We enjoyed O'Chalet's simple finely tuned approach to French Canadian fare. We started with two appetizers - Tempura Shrimp with a finely chopped sprinkling of pineapple (not sure how this is Canadian) and a veal ravioli in a rich butter/egg sauce. The shrimp were delightful but the ravioli sauce was a bit rich and and the meat texture too rustic for my taste.
For my "plat", I enjoyed a duck confit with roast potatoes and a lightly dressed salad. I'm not used to seeing a duck confit served on the bone (chefs in high-end US restaurants tend to shred the meat and serve it in an over-engineered manner), but the flavors were simple and satisfying.

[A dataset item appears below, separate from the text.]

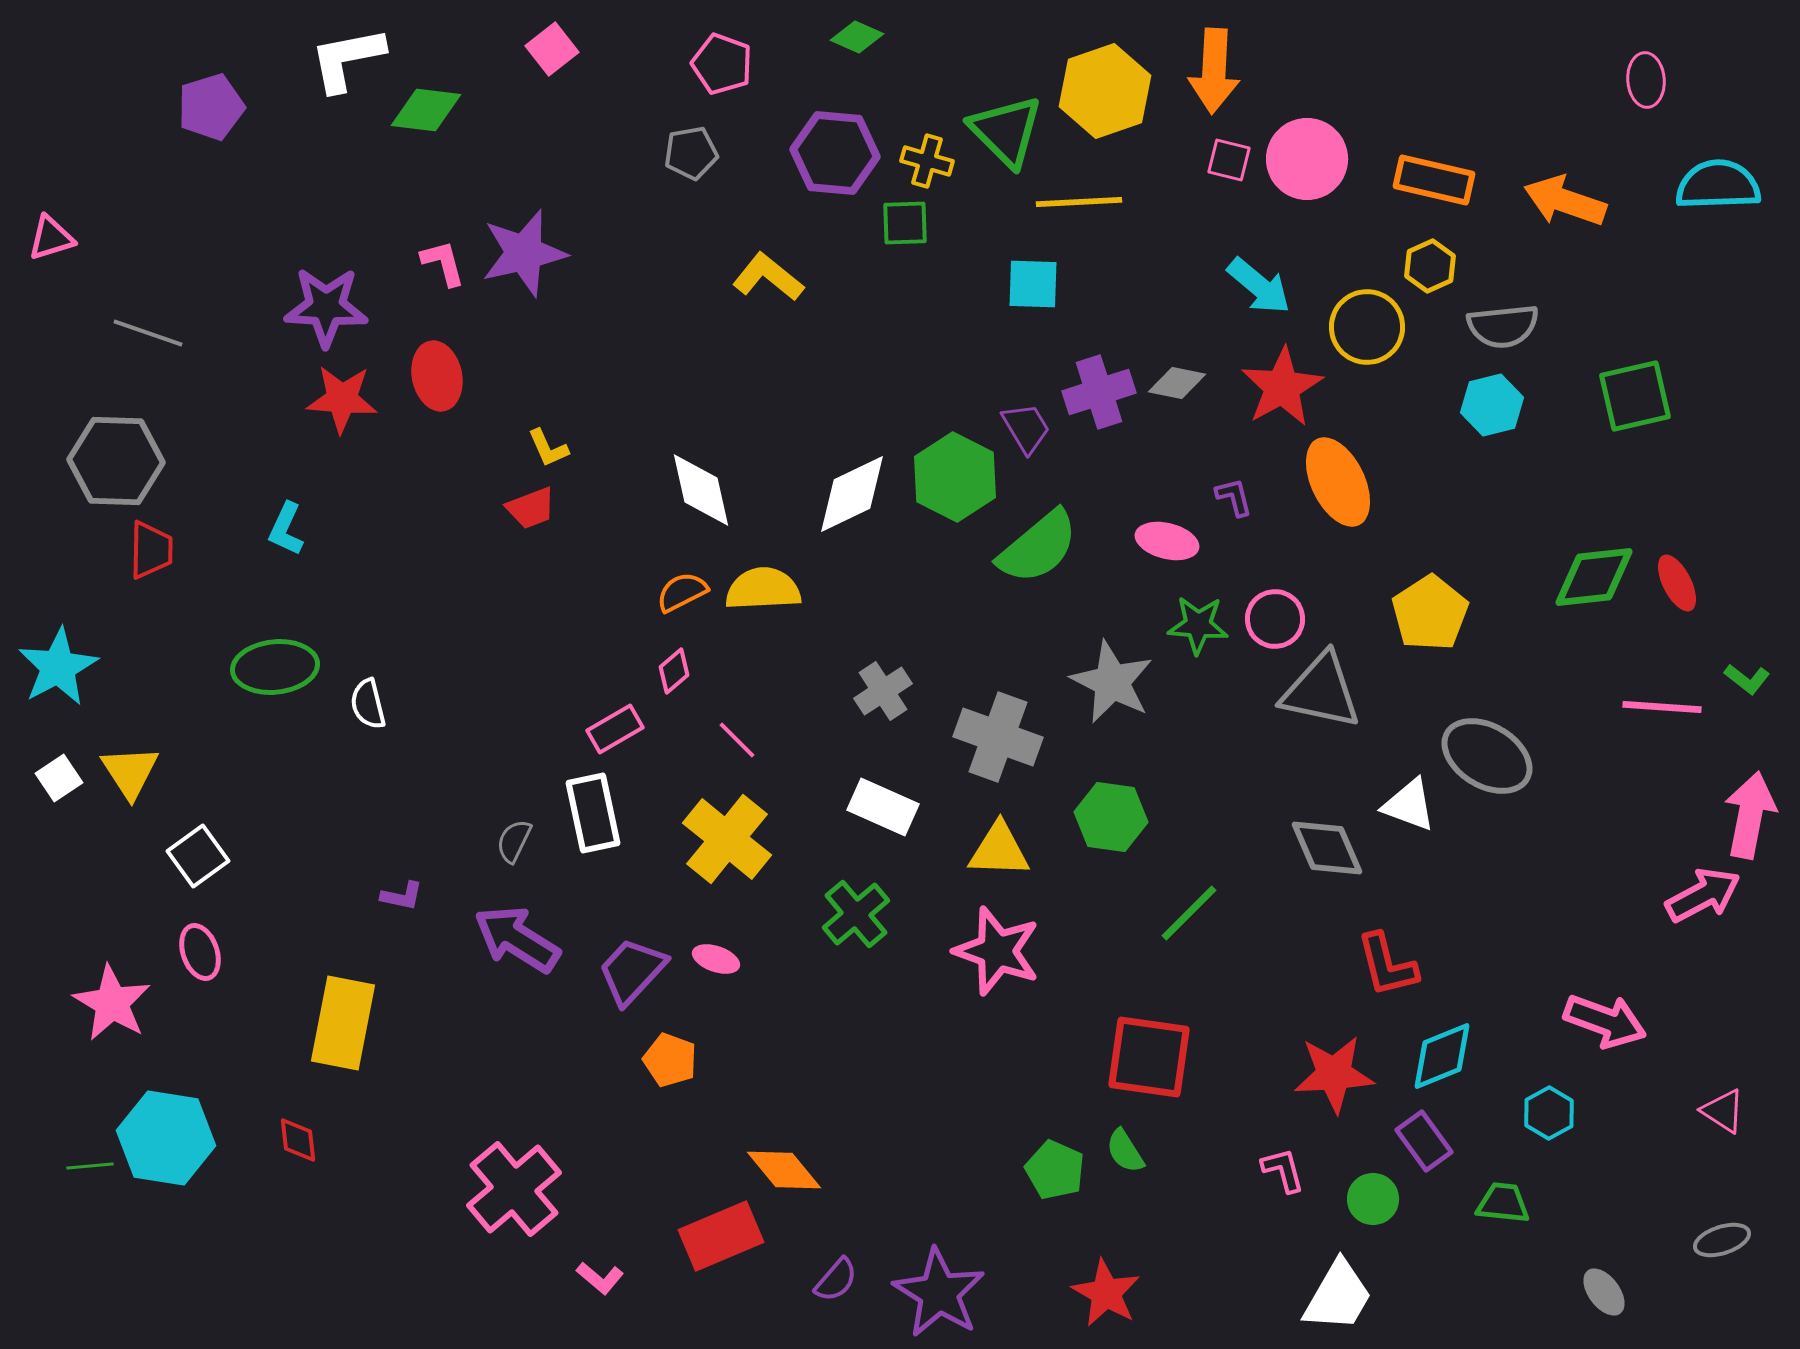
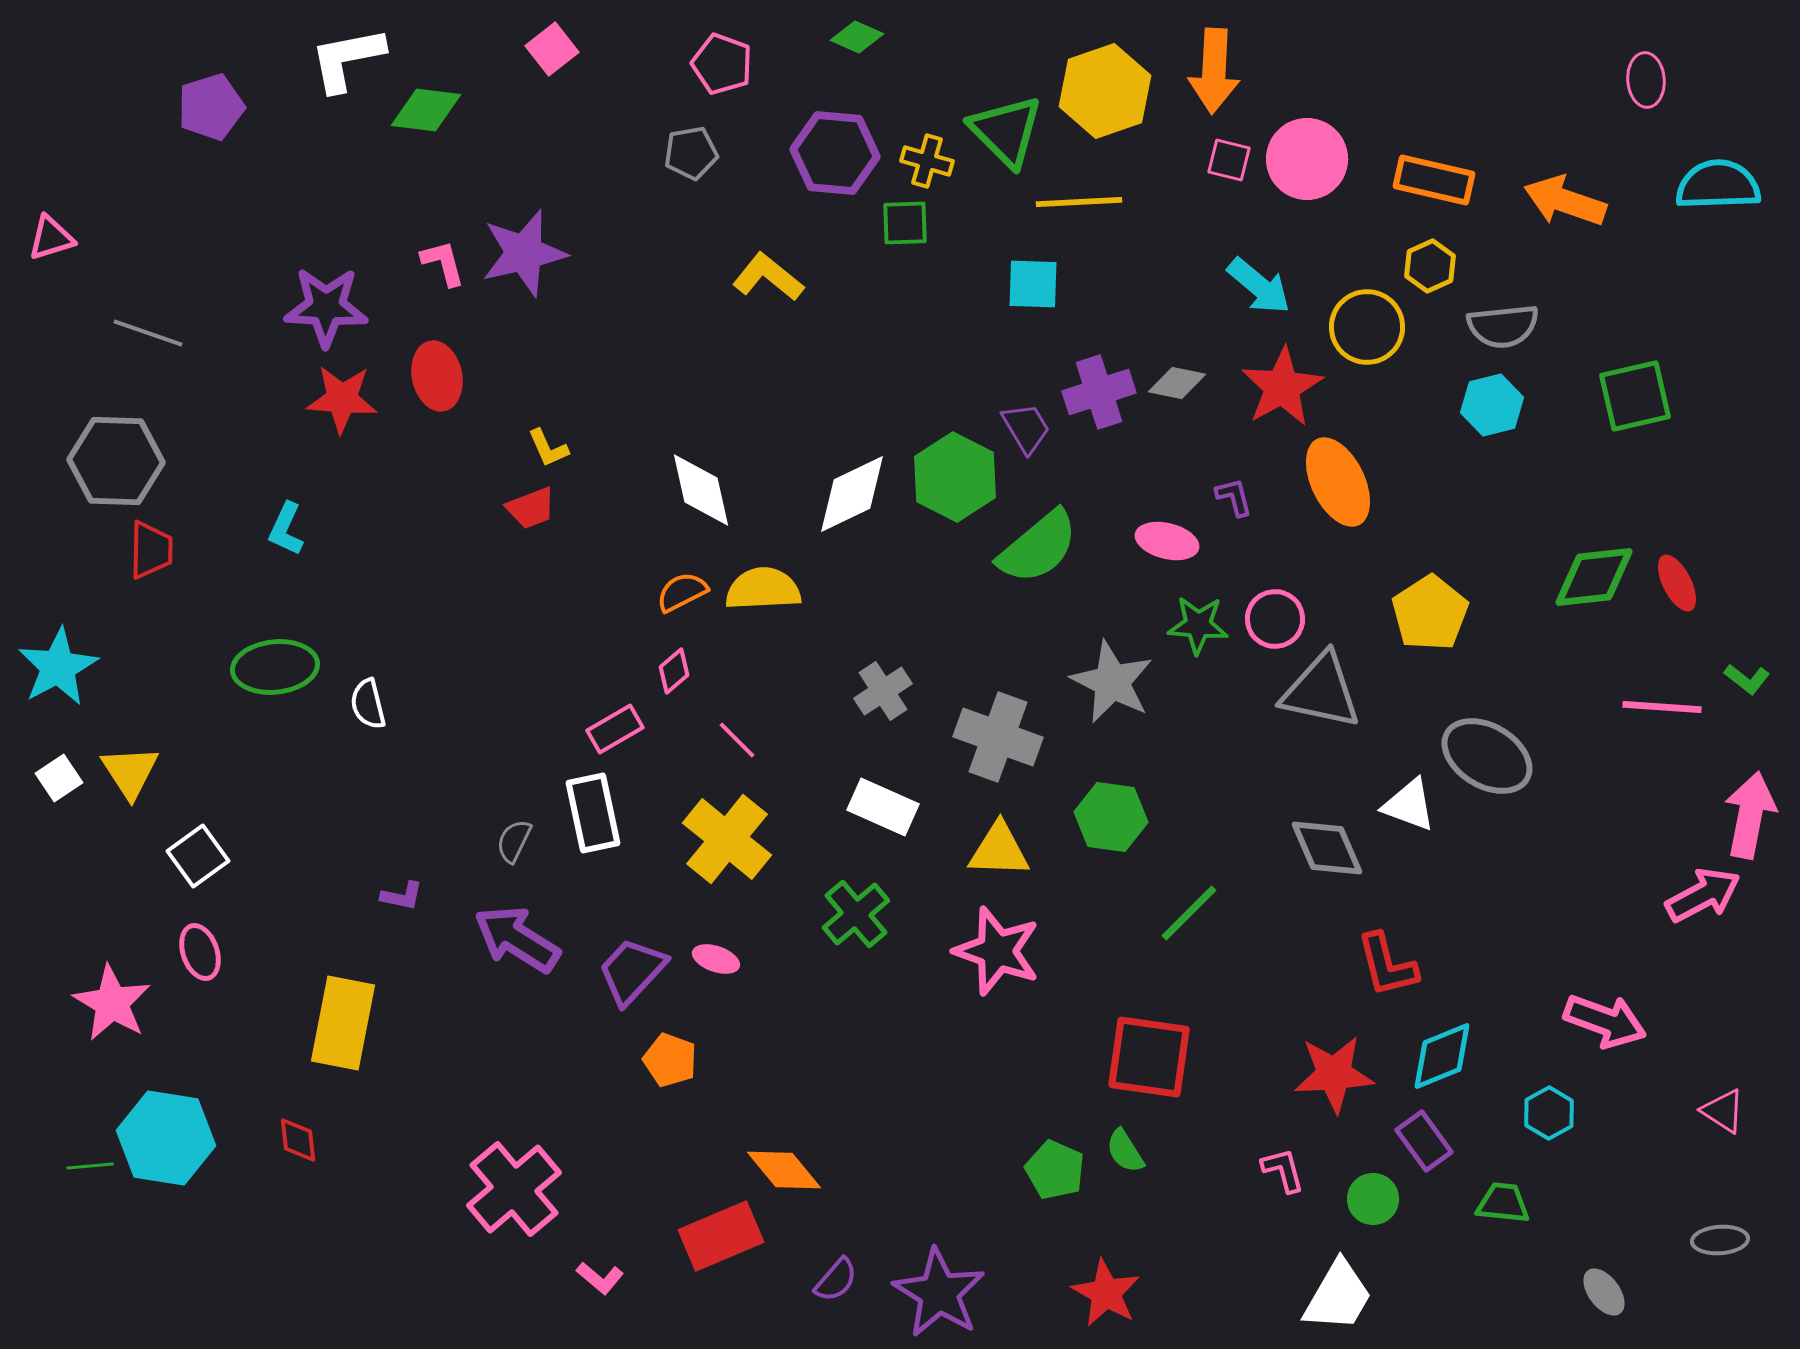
gray ellipse at (1722, 1240): moved 2 px left; rotated 14 degrees clockwise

Given that I only understood about 20% of the French menu, I think we fared well.
As we dined, we found the surrounding tables were filled with gay male dining parties which seemed odd among the rather drab surroundings. Clearly regardless of decor, solid good food appeals to all.
After dinner we walked Rue St. Catherine searching for a good place to cozy up for a drink, but nothing seemed quite right. It was only 10pm and Montrealers are notoriously late-night people so many of the promising locations looked too empty to bother.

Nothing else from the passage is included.